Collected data
+++

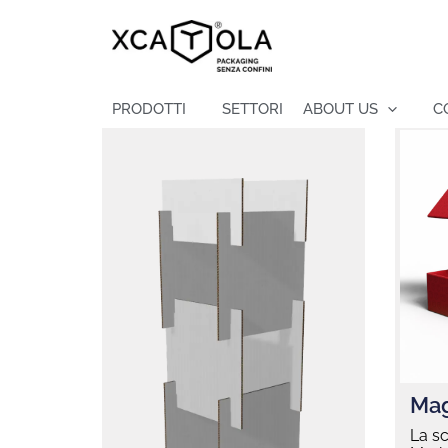
Vai
al
contenuto
PRODOTTI
SETTORI
ABOUT US
C
Mag
La s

+++

### REQUIRED ACTION
Give the entries above again, exactly as written and free of images.

### FINAL ANSWER
Vai
al
contenuto
PRODOTTI
SETTORI
ABOUT US
C
Mag
La s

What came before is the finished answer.